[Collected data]
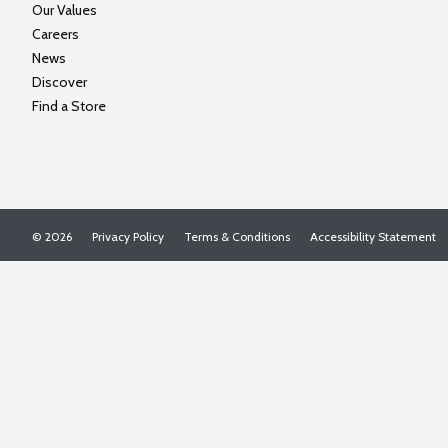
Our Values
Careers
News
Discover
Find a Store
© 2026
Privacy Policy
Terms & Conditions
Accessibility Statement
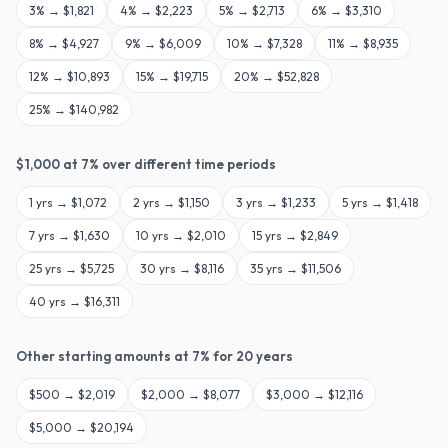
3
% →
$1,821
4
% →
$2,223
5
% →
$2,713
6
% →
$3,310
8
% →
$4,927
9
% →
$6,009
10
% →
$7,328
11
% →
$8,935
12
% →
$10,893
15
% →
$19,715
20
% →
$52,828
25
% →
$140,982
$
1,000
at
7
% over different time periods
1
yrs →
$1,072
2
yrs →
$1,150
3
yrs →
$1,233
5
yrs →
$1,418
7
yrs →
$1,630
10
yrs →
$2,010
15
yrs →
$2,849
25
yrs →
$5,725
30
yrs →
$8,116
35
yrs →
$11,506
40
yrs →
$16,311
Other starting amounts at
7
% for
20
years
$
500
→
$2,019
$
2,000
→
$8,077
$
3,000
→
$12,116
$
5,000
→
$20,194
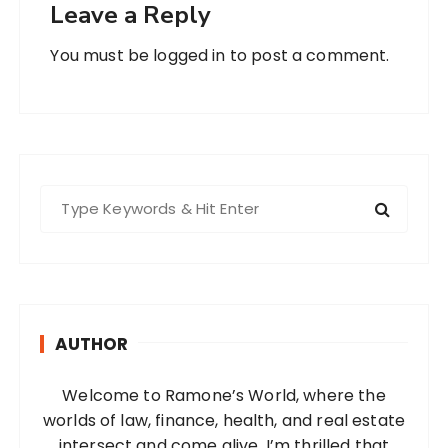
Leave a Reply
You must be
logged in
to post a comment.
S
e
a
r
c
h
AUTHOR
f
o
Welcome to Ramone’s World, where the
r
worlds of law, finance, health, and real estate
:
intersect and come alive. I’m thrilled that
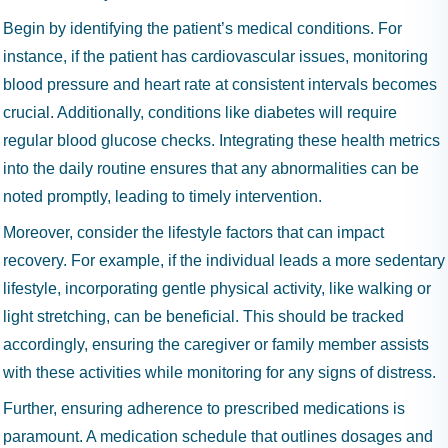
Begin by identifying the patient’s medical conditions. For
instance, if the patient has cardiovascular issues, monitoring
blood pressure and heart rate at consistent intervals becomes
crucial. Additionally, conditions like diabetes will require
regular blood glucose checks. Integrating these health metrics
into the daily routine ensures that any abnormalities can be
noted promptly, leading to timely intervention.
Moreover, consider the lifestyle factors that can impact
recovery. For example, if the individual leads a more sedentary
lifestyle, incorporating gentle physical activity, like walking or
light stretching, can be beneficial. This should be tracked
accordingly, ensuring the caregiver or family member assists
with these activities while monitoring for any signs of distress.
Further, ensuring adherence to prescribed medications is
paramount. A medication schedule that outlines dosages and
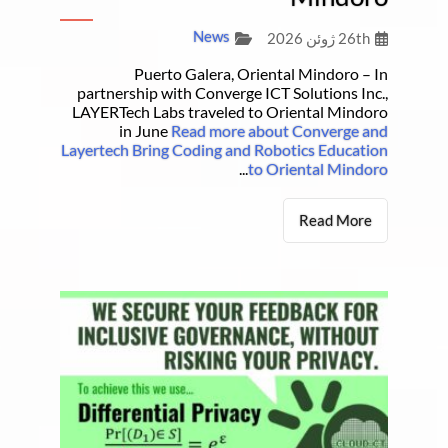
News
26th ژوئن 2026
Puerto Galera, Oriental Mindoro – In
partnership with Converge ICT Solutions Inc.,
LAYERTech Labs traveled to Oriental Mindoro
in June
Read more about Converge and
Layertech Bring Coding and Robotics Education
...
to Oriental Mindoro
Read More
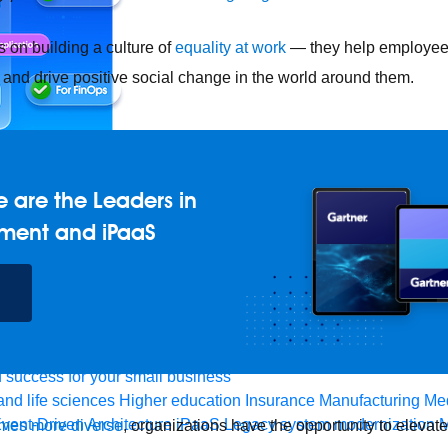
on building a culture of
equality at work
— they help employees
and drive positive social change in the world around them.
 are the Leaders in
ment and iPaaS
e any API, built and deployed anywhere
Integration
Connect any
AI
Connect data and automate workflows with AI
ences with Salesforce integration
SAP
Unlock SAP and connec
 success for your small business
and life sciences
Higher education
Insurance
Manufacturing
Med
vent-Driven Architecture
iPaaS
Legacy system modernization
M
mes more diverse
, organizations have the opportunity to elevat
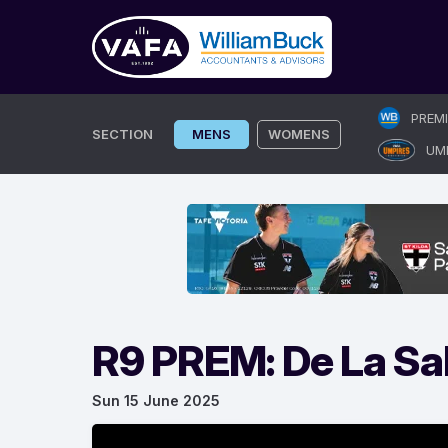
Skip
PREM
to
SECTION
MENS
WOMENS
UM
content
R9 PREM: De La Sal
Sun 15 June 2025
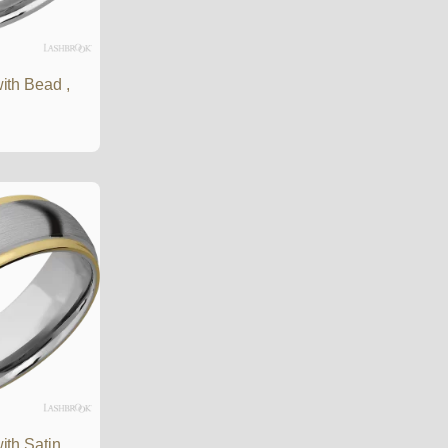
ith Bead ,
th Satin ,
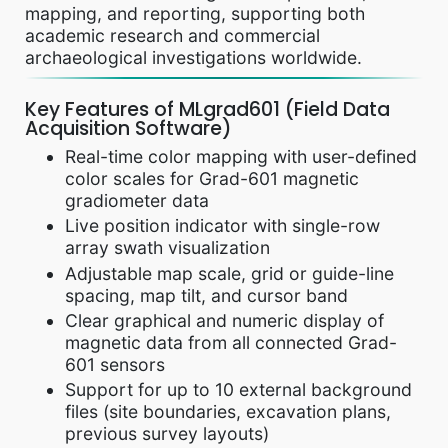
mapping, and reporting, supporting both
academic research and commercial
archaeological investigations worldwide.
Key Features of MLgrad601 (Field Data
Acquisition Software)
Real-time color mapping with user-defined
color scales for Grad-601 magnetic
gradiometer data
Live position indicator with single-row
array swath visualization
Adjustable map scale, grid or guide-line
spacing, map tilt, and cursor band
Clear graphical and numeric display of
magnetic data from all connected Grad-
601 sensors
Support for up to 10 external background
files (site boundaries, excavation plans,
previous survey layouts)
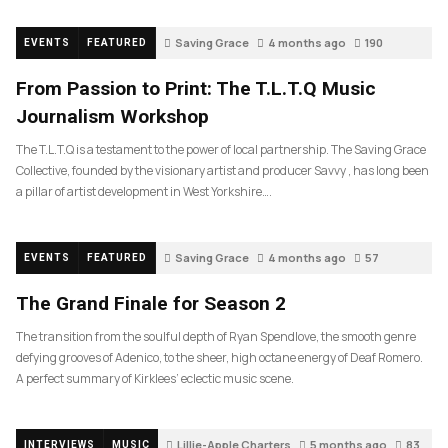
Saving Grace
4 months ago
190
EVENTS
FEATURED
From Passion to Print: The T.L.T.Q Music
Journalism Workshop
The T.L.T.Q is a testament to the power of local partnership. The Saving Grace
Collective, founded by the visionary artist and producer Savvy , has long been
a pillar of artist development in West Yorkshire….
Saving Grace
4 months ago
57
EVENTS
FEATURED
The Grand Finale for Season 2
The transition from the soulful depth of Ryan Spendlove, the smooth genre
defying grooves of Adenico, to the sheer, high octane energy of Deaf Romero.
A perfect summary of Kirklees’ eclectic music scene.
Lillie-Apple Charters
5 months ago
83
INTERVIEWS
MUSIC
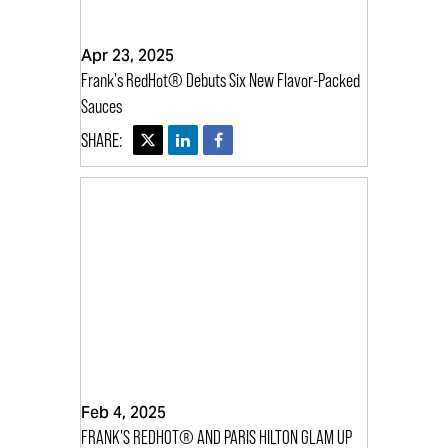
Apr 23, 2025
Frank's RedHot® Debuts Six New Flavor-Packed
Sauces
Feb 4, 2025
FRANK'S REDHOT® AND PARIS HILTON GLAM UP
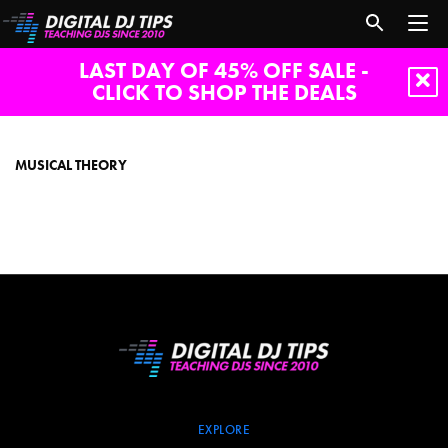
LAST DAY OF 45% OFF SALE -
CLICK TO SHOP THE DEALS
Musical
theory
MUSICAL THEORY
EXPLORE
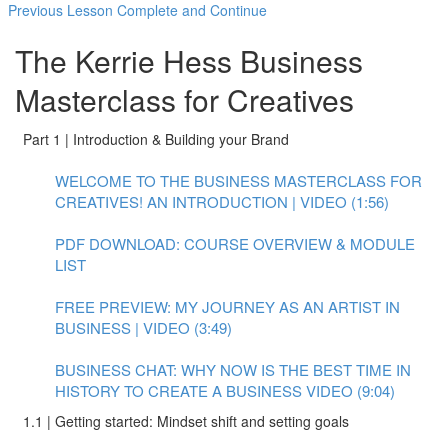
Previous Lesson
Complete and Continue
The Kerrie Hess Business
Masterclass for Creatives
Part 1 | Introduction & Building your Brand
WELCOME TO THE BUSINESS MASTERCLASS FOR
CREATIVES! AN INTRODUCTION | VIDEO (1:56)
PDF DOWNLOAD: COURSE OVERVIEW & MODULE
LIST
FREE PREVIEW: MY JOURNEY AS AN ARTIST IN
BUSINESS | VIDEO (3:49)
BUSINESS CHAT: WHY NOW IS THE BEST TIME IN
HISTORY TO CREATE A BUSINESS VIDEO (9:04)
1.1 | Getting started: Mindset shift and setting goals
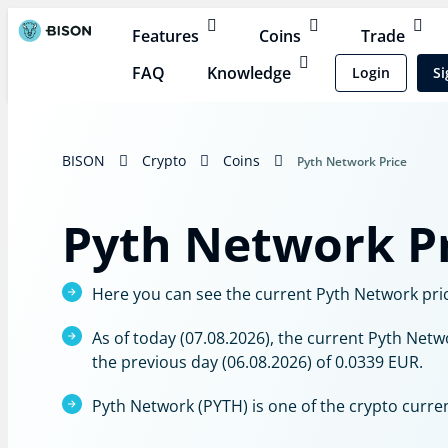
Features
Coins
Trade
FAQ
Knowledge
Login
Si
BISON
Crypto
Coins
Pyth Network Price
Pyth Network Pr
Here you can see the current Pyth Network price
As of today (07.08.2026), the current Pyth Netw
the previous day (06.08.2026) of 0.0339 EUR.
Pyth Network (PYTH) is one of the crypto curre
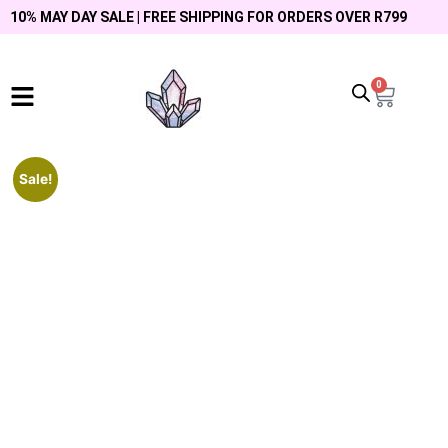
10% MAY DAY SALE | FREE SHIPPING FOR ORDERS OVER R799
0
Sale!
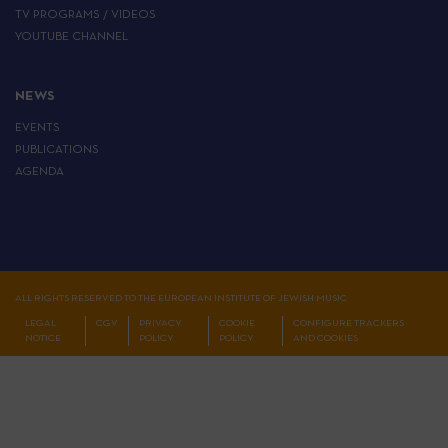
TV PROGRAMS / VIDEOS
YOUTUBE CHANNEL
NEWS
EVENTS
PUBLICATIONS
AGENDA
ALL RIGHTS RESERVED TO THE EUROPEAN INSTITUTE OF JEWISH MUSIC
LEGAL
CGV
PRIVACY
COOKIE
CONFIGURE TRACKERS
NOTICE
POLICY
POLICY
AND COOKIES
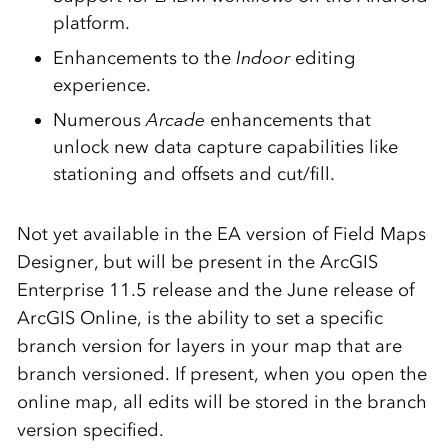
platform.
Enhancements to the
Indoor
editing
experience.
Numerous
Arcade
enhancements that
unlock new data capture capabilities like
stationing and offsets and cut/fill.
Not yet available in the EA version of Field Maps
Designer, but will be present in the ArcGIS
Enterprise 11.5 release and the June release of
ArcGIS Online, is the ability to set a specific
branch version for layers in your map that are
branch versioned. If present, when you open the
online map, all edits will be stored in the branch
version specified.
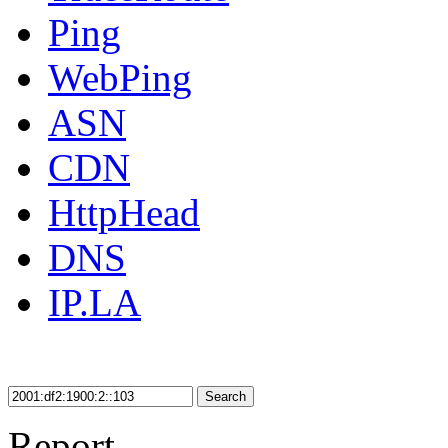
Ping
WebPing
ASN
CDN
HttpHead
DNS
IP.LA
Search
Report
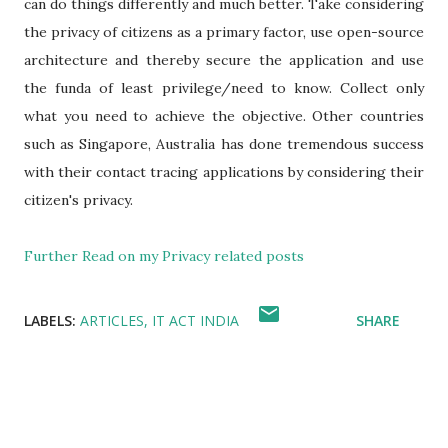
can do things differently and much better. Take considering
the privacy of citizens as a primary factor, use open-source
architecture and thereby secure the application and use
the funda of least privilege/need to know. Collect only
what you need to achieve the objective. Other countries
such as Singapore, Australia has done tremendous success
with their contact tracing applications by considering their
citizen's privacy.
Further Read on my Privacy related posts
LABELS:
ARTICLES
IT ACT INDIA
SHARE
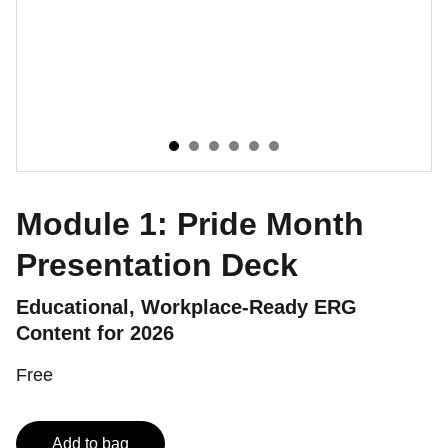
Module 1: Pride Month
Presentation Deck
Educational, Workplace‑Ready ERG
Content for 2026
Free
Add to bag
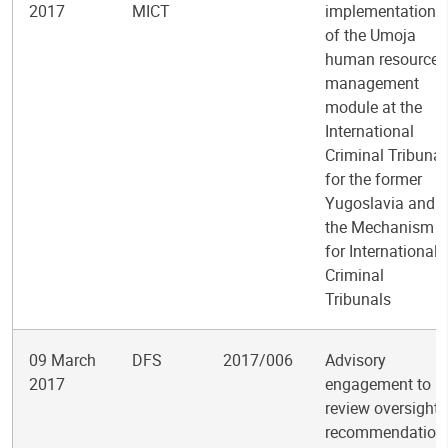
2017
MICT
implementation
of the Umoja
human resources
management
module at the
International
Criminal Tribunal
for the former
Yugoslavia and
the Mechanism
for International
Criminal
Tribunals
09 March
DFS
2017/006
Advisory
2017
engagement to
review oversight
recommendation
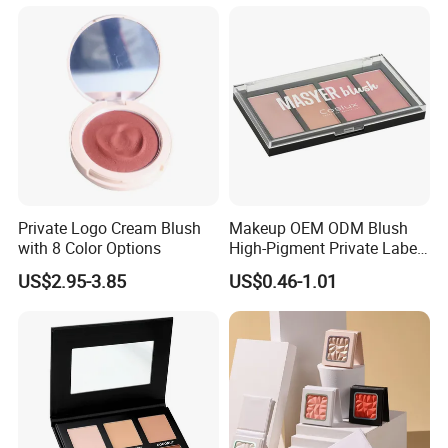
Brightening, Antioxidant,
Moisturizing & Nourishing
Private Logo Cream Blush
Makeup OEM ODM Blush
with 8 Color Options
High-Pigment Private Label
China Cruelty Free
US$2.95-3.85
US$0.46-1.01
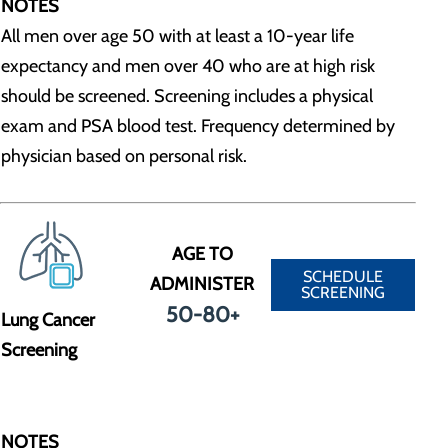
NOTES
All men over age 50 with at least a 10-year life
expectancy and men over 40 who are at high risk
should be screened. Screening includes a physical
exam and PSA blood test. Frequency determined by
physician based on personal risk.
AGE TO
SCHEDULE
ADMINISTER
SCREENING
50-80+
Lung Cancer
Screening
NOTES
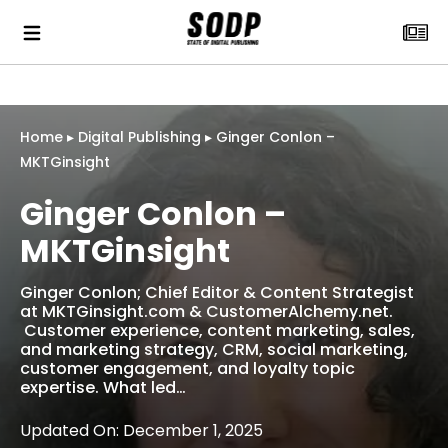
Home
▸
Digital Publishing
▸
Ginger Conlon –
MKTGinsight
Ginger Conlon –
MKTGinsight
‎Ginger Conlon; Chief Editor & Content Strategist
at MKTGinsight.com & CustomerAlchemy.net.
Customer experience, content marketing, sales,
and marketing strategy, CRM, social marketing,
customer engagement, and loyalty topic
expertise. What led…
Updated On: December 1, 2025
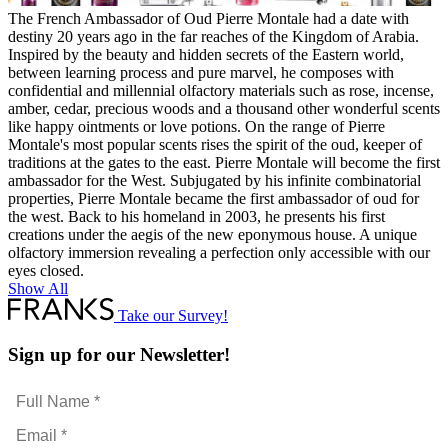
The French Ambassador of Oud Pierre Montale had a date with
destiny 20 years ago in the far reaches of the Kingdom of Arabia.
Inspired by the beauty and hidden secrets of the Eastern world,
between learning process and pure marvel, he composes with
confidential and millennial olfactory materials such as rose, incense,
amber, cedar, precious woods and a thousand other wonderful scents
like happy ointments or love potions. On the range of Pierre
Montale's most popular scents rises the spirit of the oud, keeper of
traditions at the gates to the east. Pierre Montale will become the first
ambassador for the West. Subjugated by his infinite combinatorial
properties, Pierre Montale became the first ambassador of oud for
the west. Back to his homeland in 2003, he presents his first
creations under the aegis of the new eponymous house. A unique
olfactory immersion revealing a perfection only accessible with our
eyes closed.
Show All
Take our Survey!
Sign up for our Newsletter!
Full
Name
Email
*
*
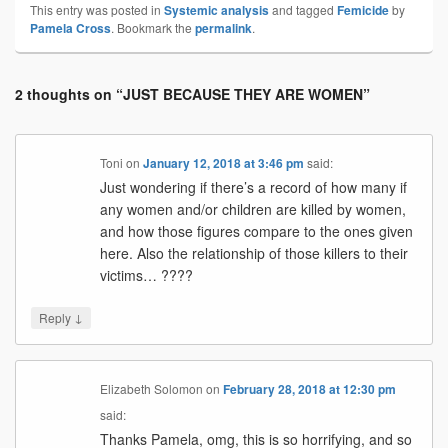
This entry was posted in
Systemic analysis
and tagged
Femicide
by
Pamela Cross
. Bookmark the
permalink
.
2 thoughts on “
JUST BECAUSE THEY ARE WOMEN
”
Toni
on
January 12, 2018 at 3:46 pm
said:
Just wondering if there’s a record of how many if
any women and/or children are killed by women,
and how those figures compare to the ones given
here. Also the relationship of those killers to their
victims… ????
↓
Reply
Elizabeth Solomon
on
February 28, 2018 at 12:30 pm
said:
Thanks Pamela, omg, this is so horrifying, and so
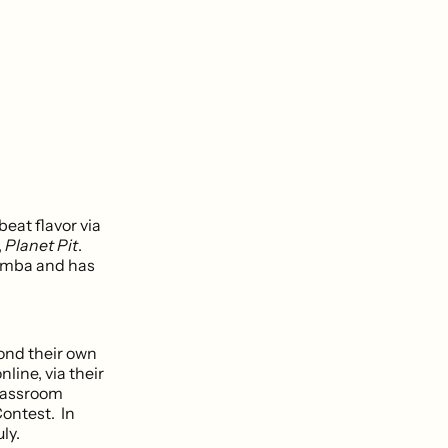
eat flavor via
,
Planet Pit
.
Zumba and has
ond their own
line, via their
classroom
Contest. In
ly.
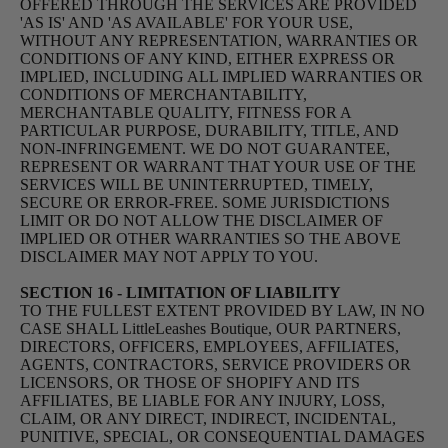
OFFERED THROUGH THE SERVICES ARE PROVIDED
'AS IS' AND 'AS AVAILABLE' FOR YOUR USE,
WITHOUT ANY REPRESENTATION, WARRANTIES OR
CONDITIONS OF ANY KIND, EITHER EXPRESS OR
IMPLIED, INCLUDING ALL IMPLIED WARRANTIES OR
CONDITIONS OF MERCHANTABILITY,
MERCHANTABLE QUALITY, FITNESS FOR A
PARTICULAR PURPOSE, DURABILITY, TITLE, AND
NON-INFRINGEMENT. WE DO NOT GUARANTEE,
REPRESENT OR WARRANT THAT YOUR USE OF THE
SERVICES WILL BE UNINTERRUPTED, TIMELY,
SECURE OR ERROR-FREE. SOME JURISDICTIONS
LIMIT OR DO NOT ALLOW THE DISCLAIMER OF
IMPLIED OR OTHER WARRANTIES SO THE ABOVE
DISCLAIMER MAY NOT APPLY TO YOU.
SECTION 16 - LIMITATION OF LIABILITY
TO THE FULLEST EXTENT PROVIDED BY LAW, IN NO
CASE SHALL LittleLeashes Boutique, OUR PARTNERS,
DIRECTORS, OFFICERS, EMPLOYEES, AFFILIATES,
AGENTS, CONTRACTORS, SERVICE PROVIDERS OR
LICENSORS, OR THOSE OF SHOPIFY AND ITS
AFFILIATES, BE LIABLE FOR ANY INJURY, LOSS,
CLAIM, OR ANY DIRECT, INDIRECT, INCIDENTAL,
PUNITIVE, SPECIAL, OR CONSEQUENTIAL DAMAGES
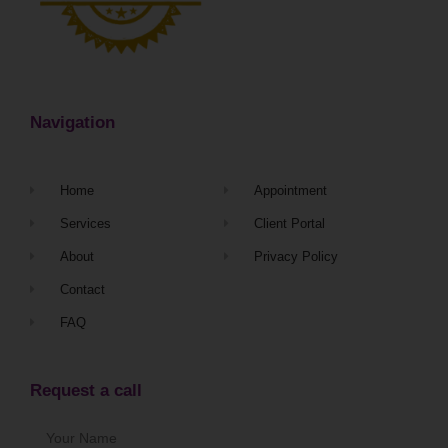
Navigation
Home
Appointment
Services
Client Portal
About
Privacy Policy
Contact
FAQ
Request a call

- _About this exercise_
Go from the first line of the data above to the line containing "Further, ensuring adherence" and retype exactly those lines, both included, but none of the pictures.

- _Task output_
Our Values
Careers
News
Discover
Find a Store
© 2026
Privacy Policy
Terms & Conditions
Accessibility Statement
3
% →
$1,821
4
% →
$2,223
5
% →
$2,713
6
% →
$3,310
8
% →
$4,927
9
% →
$6,009
10
% →
$7,328
11
% →
$8,935
12
% →
$10,893
15
% →
$19,715
20
% →
$52,828
25
% →
$140,982
$
1,000
at
7
% over different time periods
1
yrs →
$1,072
2
yrs →
$1,150
3
yrs →
$1,233
5
yrs →
$1,418
7
yrs →
$1,630
10
yrs →
$2,010
15
yrs →
$2,849
25
yrs →
$5,725
30
yrs →
$8,116
35
yrs →
$11,506
40
yrs →
$16,311
Other starting amounts at
7
% for
20
years
$
500
→
$2,019
$
2,000
→
$8,077
$
3,000
→
$12,116
$
5,000
→
$20,194
Leave a Reply
You must be
logged in
to post a comment.
S
e
a
r
c
h
AUTHOR
f
o
Welcome to Ramone’s World, where the
r
worlds of law, finance, health, and real estate
:
intersect and come alive. I’m thrilled that
Begin by identifying the patient’s medical conditions. For
instance, if the patient has cardiovascular issues, monitoring
blood pressure and heart rate at consistent intervals becomes
crucial. Additionally, conditions like diabetes will require
regular blood glucose checks. Integrating these health metrics
into the daily routine ensures that any abnormalities can be
noted promptly, leading to timely intervention.
Moreover, consider the lifestyle factors that can impact
recovery. For example, if the individual leads a more sedentary
lifestyle, incorporating gentle physical activity, like walking or
light stretching, can be beneficial. This should be tracked
accordingly, ensuring the caregiver or family member assists
with these activities while monitoring for any signs of distress.
Further, ensuring adherence to prescribed medications is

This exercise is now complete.